- [PROVIDED DATA]:
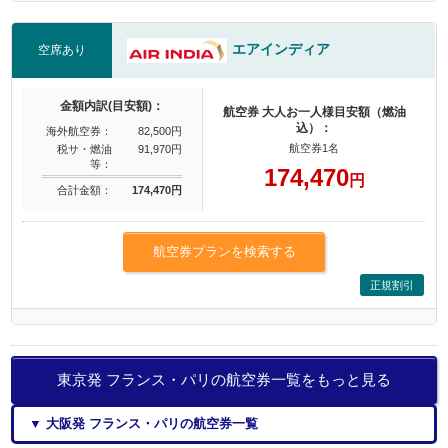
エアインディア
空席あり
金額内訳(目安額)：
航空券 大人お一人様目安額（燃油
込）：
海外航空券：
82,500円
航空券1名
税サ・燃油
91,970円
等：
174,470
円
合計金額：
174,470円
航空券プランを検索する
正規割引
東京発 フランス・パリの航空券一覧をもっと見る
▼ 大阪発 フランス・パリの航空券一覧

- [ASSIGNMENT]:
Wherever an image appears, omit it; copy the rest of the records exactly.

- [RESULT FOR THIS EXERCISE]:
エアインディア
空席あり
金額内訳(目安額)：
航空券 大人お一人様目安額（燃油
込）：
海外航空券：
82,500円
航空券1名
税サ・燃油
91,970円
等：
174,470
円
合計金額：
174,470円
航空券プランを検索する
正規割引
東京発 フランス・パリの航空券一覧をもっと見る
▼ 大阪発 フランス・パリの航空券一覧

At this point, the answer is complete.